Bei der OB-Wahl in Augsburg hatte Eva Weber den Vorteil, dass sie die Wunschnachfolgerin von Kurt Gribl war. Ist es ein Problem für Armin Laschet, dass Angela Merkel ihn nur zaghaft unterstützt?
Melcer: Die Goldmedaille im Synchronschwimmen bekommen Merkel und Laschet sicher nicht. Söder und Laschet bekommen sie auch nicht. Das ist schon ein Problem. Die Gegner von Armin Laschet sind ja weniger die SPD und die Grünen, es ist die CSU. Die Menschen spüren das. Söder hat zwei Tonspuren, wenn er über Laschet redet. Er sagt formal, er unterstütze ihn – aber an den Pausen und an der Zögerlichkeit merkt man, dass er eigentlich etwas anderes denkt. Er spielt ganz bewusst damit. Söder ist ein Machtmensch, er hält sich für den besseren Kandidaten, und die CSU lässt keine Gelegenheit aus, das – zumindest subtil – so auch zu vermitteln. Die Kampagne von Armin Laschet leidet unter diesem Feind im eigenen Bett enorm. Wie soll ich andere überzeugen, wenn nicht mal meine eigenen Leute wirklich überzeugt sind? Man hat ja fast den Eindruck, Söder hofft jetzt schon auf die nächste Wahl.

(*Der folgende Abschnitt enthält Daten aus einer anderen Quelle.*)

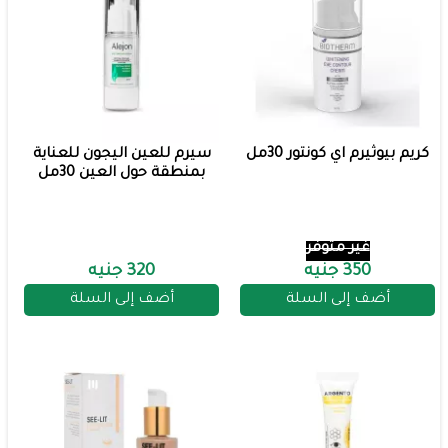
كريم بيوثيرم اي كونتور 30مل
سيرم للعين اليجون للعناية
بمنطقة حول العين 30مل
غير متوفر
350 جنيه
320 جنيه
أضف إلى السلة
أضف إلى السلة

Wäre Söder wirklich der bessere Kandidat gewesen?
Melcer: Ich glaube, dass sowohl die CDU/CSU als auch die Grünen unter den Kandidaten leiden. Auch mit Habeck wäre es ein spannenderer Wahlkampf geworden, und er hätte meiner Meinung nach die besseren Chancen gehabt. Am Ende profitiert Scholz weniger von seinen eigenen Stärken als von den Schwächen der anderen.
Hat Annalena Baerbock als Frau einen Nachteil?
Melcer: Nein, ganz im Gegenteil. Es ist die Zeit der Frauen. Auch Eva Weber hat gezeigt, dass eine junge, weibliche Kandidatin erfolgreich ist.
Melcer: Die Briefwahl ist der Star. Bei dieser Bundestagswahl wird wahrscheinlich die Briefwahl die Urnenwahl zahlenmäßig überflügeln. Das wäre eine Premiere. Die Grünen setzen gleichzeitig auf den zeitlichen Vorsprung in der Briefwahl. Das ist nachvollziehbar, weil die Zahlen seit dem Anfangs-Hype der Grünen kontinuierlich sinken.
Wenn Markus Söder davon spricht, man müsse jetzt den Trend drehen, ist das also gar nicht so absurd?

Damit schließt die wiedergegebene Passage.